▶ [MATERIAL SHOWN]:
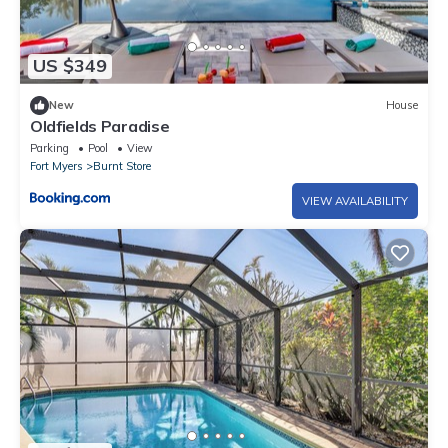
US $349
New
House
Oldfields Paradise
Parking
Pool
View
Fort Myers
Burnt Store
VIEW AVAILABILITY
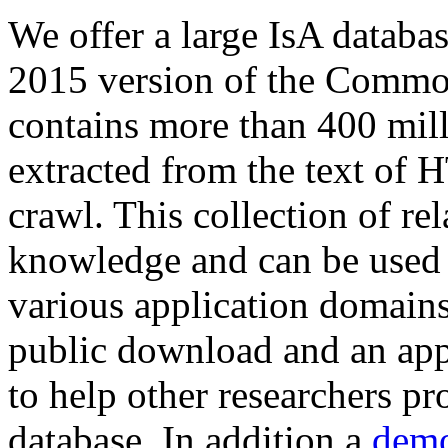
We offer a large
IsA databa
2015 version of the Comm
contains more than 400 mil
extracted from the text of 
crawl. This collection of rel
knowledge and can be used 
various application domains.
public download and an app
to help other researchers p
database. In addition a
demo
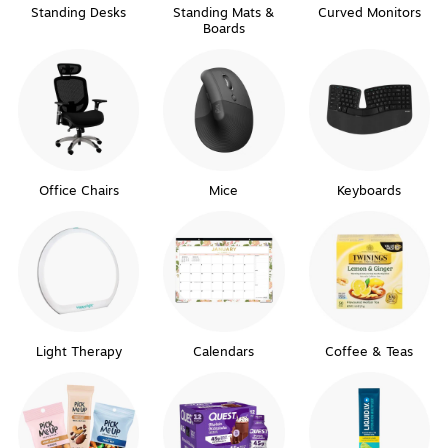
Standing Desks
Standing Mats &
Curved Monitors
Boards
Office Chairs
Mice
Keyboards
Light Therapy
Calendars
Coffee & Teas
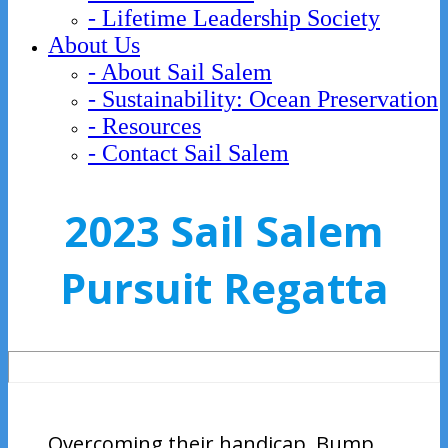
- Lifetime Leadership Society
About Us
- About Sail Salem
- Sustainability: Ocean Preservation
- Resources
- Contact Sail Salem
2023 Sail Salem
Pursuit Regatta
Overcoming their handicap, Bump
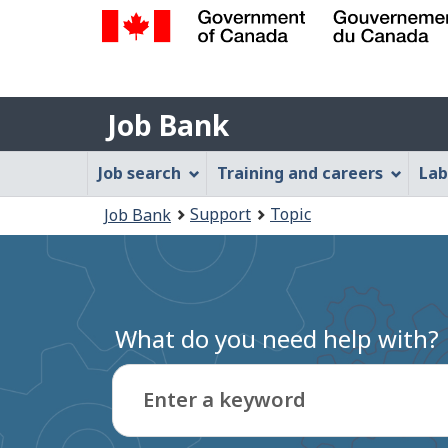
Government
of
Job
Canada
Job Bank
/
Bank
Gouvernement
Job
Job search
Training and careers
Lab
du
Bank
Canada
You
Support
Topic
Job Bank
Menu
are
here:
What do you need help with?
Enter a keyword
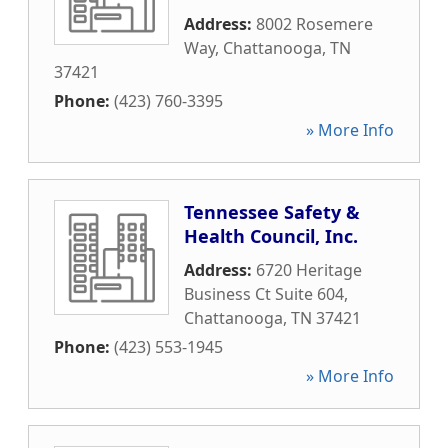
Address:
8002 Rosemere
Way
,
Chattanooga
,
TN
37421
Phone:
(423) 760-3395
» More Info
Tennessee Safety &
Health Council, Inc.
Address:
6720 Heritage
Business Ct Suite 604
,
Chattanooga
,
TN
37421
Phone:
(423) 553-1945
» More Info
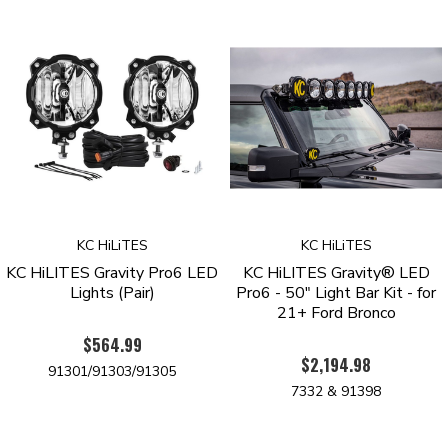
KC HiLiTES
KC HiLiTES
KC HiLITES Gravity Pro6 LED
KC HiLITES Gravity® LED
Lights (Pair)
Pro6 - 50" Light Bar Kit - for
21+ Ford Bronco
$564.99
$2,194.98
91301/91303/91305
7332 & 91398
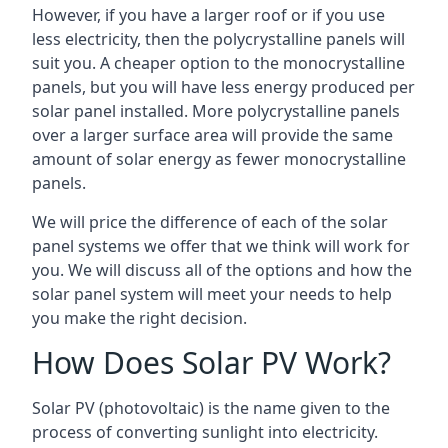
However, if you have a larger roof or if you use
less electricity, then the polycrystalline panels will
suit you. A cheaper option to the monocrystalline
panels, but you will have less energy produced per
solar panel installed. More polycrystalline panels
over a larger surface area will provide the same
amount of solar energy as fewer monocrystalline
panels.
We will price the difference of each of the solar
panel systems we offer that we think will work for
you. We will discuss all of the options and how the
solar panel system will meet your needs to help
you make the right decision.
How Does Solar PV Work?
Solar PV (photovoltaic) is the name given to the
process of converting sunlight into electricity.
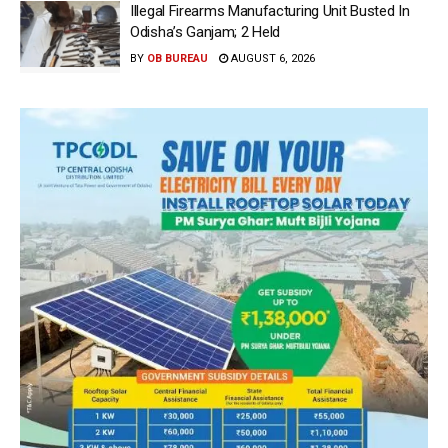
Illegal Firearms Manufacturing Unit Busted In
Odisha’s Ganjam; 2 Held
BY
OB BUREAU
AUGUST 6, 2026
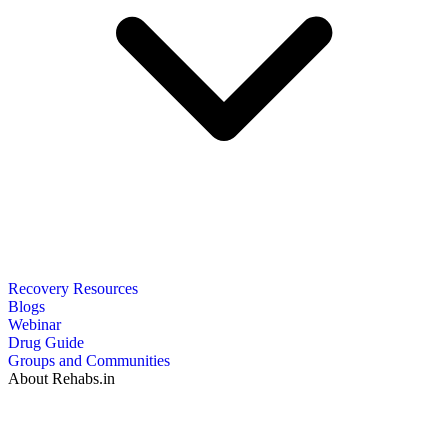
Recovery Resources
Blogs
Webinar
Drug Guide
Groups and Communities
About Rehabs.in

---

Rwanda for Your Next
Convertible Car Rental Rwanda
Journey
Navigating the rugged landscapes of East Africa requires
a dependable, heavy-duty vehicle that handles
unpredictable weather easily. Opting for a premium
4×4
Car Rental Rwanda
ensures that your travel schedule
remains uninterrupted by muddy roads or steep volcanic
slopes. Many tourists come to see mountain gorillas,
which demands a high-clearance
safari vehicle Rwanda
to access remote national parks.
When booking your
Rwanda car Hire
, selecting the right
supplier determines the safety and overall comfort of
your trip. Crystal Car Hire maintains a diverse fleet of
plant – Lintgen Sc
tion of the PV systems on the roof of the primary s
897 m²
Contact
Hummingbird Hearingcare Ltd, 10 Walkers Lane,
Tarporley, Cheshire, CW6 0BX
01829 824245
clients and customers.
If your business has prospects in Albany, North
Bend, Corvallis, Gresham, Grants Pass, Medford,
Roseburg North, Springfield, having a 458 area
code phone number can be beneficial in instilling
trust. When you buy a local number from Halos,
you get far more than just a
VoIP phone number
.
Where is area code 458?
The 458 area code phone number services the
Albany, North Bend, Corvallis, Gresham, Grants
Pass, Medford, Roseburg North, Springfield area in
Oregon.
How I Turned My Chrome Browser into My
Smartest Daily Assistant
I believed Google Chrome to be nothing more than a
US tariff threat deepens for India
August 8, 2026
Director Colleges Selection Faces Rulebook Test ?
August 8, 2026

▶ [WORK INSTRUCTIONS]:
Among the lines of the records, copy out each one that contains the word "systems".

▶ [WRITTEN REPLY]:
panel systems we offer that we think will work for
tion of the PV systems on the roof of the primary s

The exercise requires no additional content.